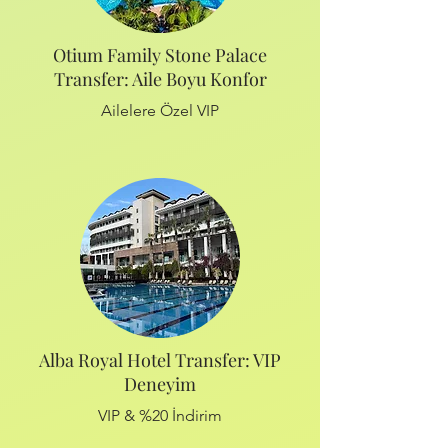
Otium Family Stone Palace
Transfer: Aile Boyu Konfor
Ailelere Özel VIP
Alba Royal Hotel Transfer: VIP
Deneyim
VIP & %20 İndirim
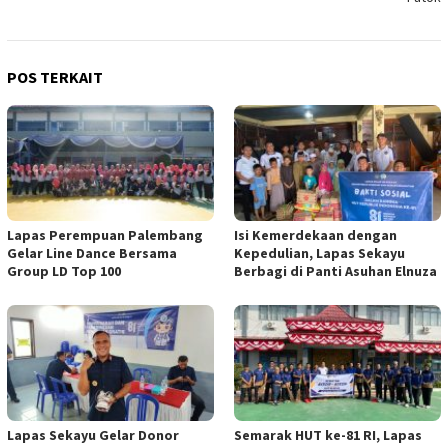
POS TERKAIT
Lapas Perempuan Palembang
Isi Kemerdekaan dengan
Gelar Line Dance Bersama
Kepedulian, Lapas Sekayu
Group LD Top 100
Berbagi di Panti Asuhan Elnuza
Lapas Sekayu Gelar Donor
Semarak HUT ke-81 RI, Lapas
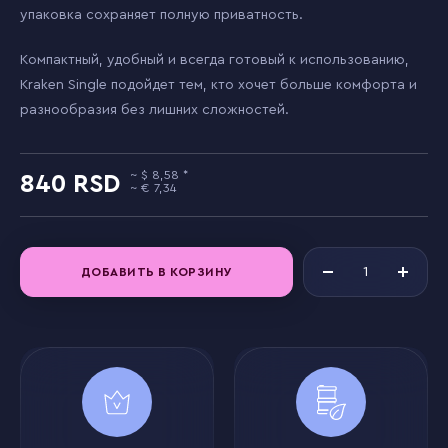
упаковка сохраняет полную приватность.
Компактный, удобный и всегда готовый к использованию,
Kraken Single подойдет тем, кто хочет больше комфорта и
разнообразия без лишних сложностей.
8,58
840
7,34
ДОБАВИТЬ В КОРЗИНУ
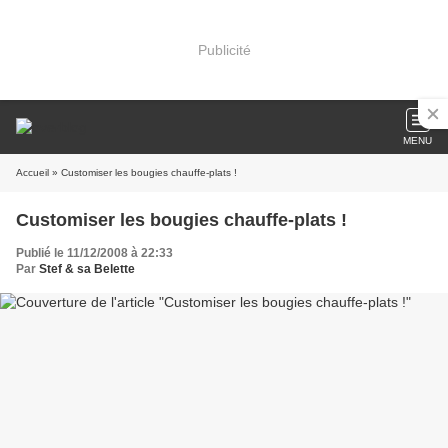
Publicité
MENU
Accueil
» Customiser les bougies chauffe-plats !
Customiser les bougies chauffe-plats !
Publié le 11/12/2008 à 22:33
Par
Stef & sa Belette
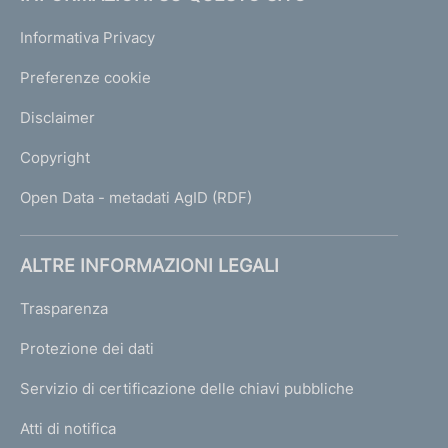
Informativa Privacy
Preferenze cookie
Disclaimer
Copyright
Open Data - metadati AgID (RDF)
ALTRE INFORMAZIONI LEGALI
Trasparenza
Protezione dei dati
Servizio di certificazione delle chiavi pubbliche
Atti di notifica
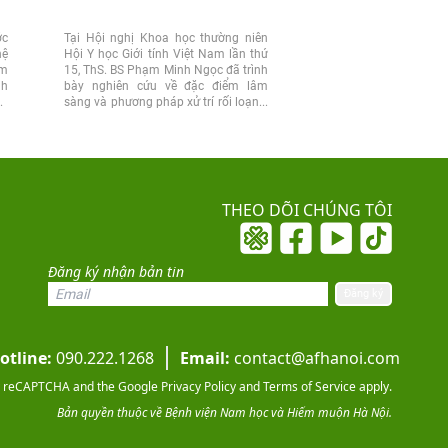
ớc
Tại Hội nghị Khoa học thường niên
Chiều 25/7, nhân kỷ n
hệ
Hội Y học Giới tính Việt Nam lần thứ
Ngày Thương binh 
ệm
15, ThS. BS Phạm Minh Ngọc đã trình
(27/7/1947 – 27/7/2026)
nh
bày nghiên cứu về đặc điểm lâm
Nam học và Hiếm muộn 
vợ
sàng và phương pháp xử trí rối loạn...
dự đồng hành cùng Đoà
của Đảng ủy, Bộ...
THEO DÕI CHÚNG TÔI
Đăng ký nhận bản tin
otline:
090.222.1268
Email:
contact@afhanoi.com
 by reCAPTCHA and the Google
Privacy Policy
and
Terms of Service
apply.
Bản quyền thuộc về Bệnh viện Nam học và Hiếm muộn Hà Nội.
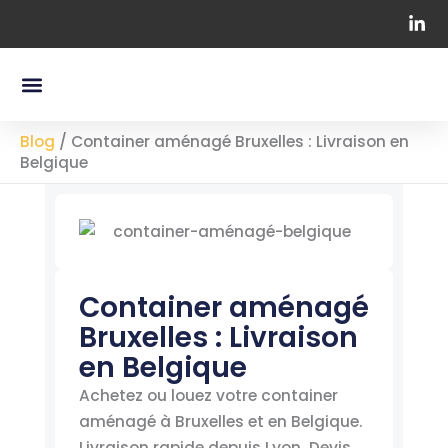
Aller
au
contenu
Menu
Nos Containers Maritimes
Chapiteaux Professionnels
Blog
/
Container aménagé Bruxelles : Livraison en
Belgique
Container aménagé
Bruxelles : Livraison
en Belgique
Achetez ou louez votre container
aménagé à Bruxelles et en Belgique.
Livraison rapide depuis Lyon. Devis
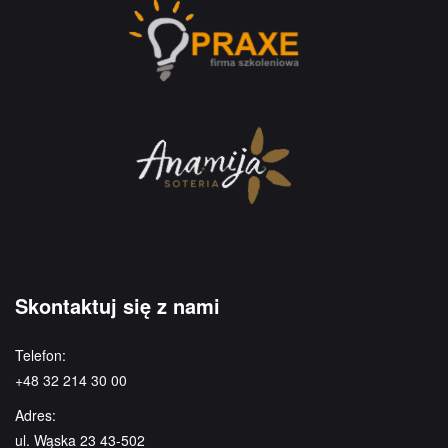
Skontaktuj się z nami
Telefon:
+48 32 214 30 00
Adres:
ul. Wąska 23 43-502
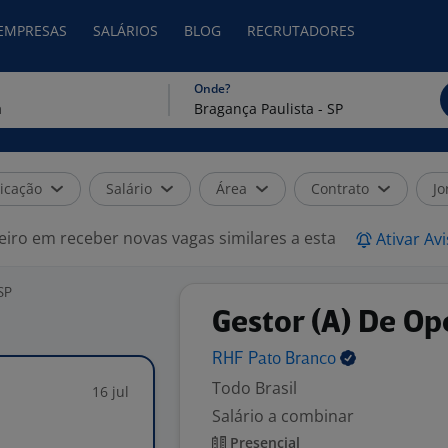
 EMPRESAS
SALÁRIOS
BLOG
RECRUTADORES
Onde?
icação
Salário
Área
Contrato
Jo
eiro em receber novas vagas similares a esta
Ativar Av
 SP
Gestor (A) De O
RHF Pato
Branco
Todo Brasil
16 jul
Salário a combinar
Presencial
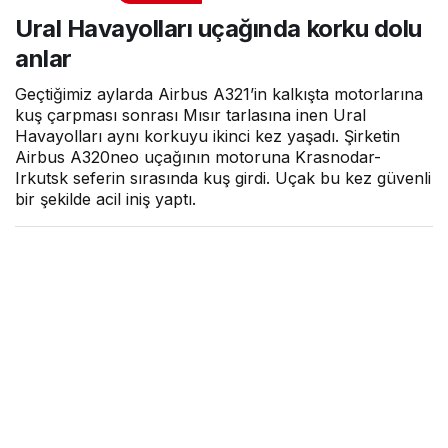
korku dolu anlar
Ural Havayolları uçağında korku dolu
anlar
Geçtiğimiz aylarda Airbus A321’in kalkışta motorlarına
kuş çarpması sonrası Mısır tarlasına inen Ural
Havayolları aynı korkuyu ikinci kez yaşadı. Şirketin
Airbus A320neo uçağının motoruna Krasnodar-
Irkutsk seferin sırasında kuş girdi. Uçak bu kez güvenli
bir şekilde acil iniş yaptı.
Hava Haber
tarafından yayınlandı
1 Ekim 2019, 11:55
yayınlandı
0dk, 29sn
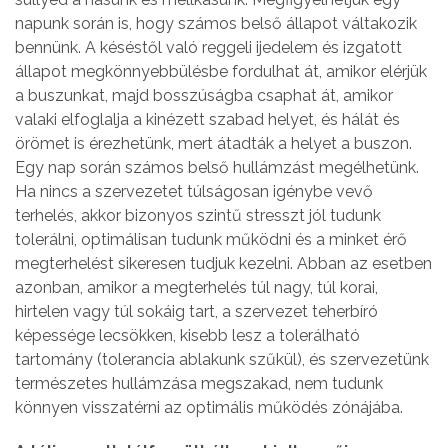
napunk során is, hogy számos belső állapot váltakozik
bennünk. A késéstől való reggeli ijedelem és izgatott
állapot megkönnyebbülésbe fordulhat át, amikor elérjük
a buszunkat, majd bosszúságba csaphat át, amikor
valaki elfoglalja a kinézett szabad helyet, és hálát és
örömet is érezhetünk, mert átadták a helyet a buszon.
Egy nap során számos belső hullámzást megélhetünk.
Ha nincs a szervezetet túlságosan igénybe vevő
terhelés, akkor bizonyos szintű stresszt jól tudunk
tolerálni, optimálisan tudunk működni és a minket érő
megterhelést sikeresen tudjuk kezelni. Abban az esetben
azonban, amikor a megterhelés túl nagy, túl korai,
hirtelen vagy túl sokáig tart, a szervezet teherbíró
képessége lecsökken, kisebb lesz a tolerálható
tartomány (tolerancia ablakunk szűkül), és szervezetünk
természetes hullámzása megszakad, nem tudunk
könnyen visszatérni az optimális működés zónájába.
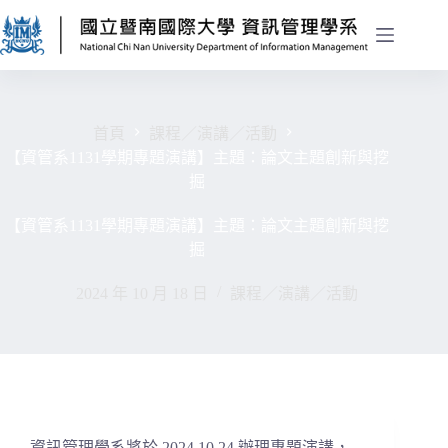
首頁
課程／演講／活動
【資管系1131學期專題演講】主題：論文主題創新與挖
掘
【資管系1131學期專題演講】主題：論文主題創新與挖
掘
2024 年 10 月 18 日
課程／演講／活動
資訊管理學系將於 2024.10.24 辦理專題演講，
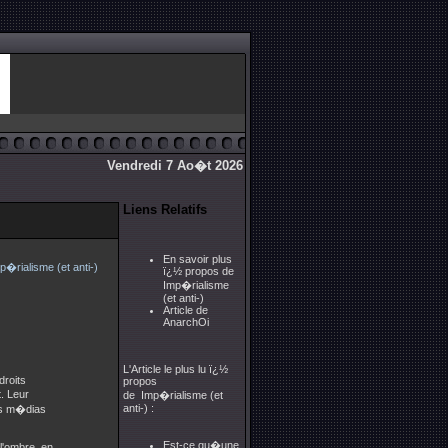
Vendredi 7 Ao�t 2026
Liens Relatifs
En savoir plus
ï¿½ propos de
Imp�rialisme
(et anti-)
Article de
AnarchOi
L'Article le plus lu ï¿½
droits
propos
. Leur
de Imp�rialisme (et
anti-) :
des m�dias
Est-ce qu�une
l'ombre, en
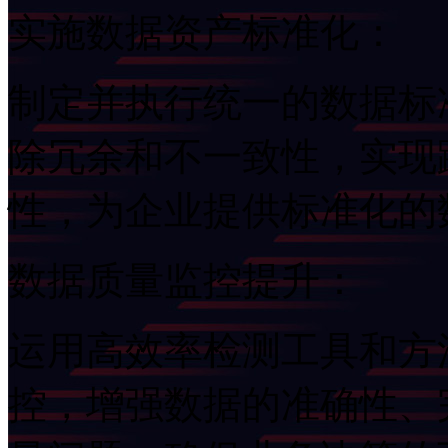
实施数据资产标准化：
制定并执行统一的数据标准
除冗余和不一致性，
性，为企业提供标准化
数据质量监控提升：
运用高效率检测工具和方法
控，增强数据的准确性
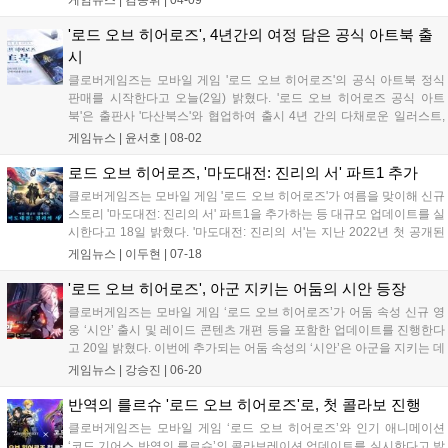
러 유저들에게 사죄했다....
'로드 오브 히어로즈', 4년간의 여정 담은 공식 아트북 출
시
클로버게임즈는 모바일 게임 '로드 오브 히어로즈'의 공식 아트북 정식
판매를 시작한다고 오늘(2일) 밝혔다. '로드 오브 히어로즈 공식 아트
북'은 출판사 '다산북스'와 협업하여 출시 4년 간의 다채로운 일러스트,
원화 및 콘셉트 아트, 개발진 인터뷰 등의 풍성한 볼거리를 300여 페이
게임뉴스 |
윤서호
|
08-02
지 분량으로 담았다. 특히, 아트워크뿐만 아니라 게임에서 공개된 적 없
는...
로드 오브 히어로즈, '마도대전: 진리의 서' 파트1 추가
클로버게임즈는 모바일 게임 '로드 오브 히어로즈'가 여름을 맞이해 신규
스토리 '마도대전: 진리의 서' 파트1을 추가하는 등 대규모 업데이트를 실
시한다고 18일 밝혔다. '마도대전: 진리의 서'는 지난 2022년 첫 공개된
콘텐츠 '마도대전'의 최종장이다. 메인 스토리의 50년 전 역사 속 이야기
게임뉴스 |
이두현
|
07-18
를 배경으로 하며, 메인 스토리에서 등장한 영웅들의 과거 서...
'로드 오브 히어로즈', 아군 지키는 어둠의 시안 등장
클로버게임즈는 모바일 게임 ‘로드 오브 히어로즈’가 어둠 속성 신규 영
웅 ‘시안’ 출시 및 레이드 콘텐츠 개편 등을 포함한 업데이트를 진행한다
고 20일 밝혔다. 이번에 추가되는 어둠 속성의 ‘시안’은 아군을 지키는 데
특화된 가디언형 영웅이다. 방어력 기반의 피해량 증가 스킬을 갖고 있
게임뉴스 |
강승진
|
06-20
어 생존력과 공격력을 모두 갖춘 것이 특징이다. 6월 20일 점검 후부터...
반역의 를르슈 '로드 오브 히어로즈'로, 첫 콜라보 진행
클로버게임즈는 모바일 게임 ‘로드 오브 히어로즈’와 인기 애니메이션
‘코드 기어스 반역의 를르슈’의 콜라보레이션 업데이트를 실시한다고 밝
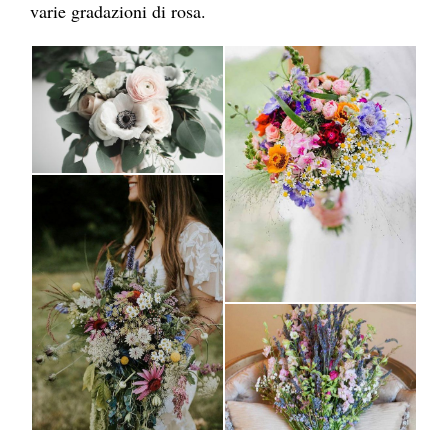
varie gradazioni di rosa.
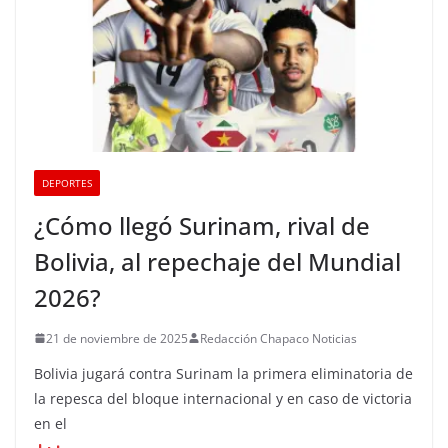
DEPORTES
¿Cómo llegó Surinam, rival de
Bolivia, al repechaje del Mundial
2026?
21 de noviembre de 2025
Redacción Chapaco Noticias
Bolivia jugará contra Surinam la primera eliminatoria de
la repesca del bloque internacional y en caso de victoria
en el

● ● ● ● ●

Problem statement
In the material above, the stretch from the line with "Skontaktuj się z nami" through the line with "kuş çarpması sonrası" is to be given again exactly, minus the pictures.

Your response
Skontaktuj się z nami
Telefon:
+48 32 214 30 00
Adres:
ul. Wąska 23 43-502
 EMPRESAS
SALÁRIOS
BLOG
RECRUTADORES
Onde?
icação
Salário
Área
Contrato
Jo
eiro em receber novas vagas similares a esta
Ativar Av
 SP
Gestor (A) De O
RHF Pato
Branco
Todo Brasil
16 jul
Salário a combinar
Presencial
korku dolu anlar
Ural Havayolları uçağında korku dolu
anlar
Geçtiğimiz aylarda Airbus A321’in kalkışta motorlarına
kuş çarpması sonrası Mısır tarlasına inen Ural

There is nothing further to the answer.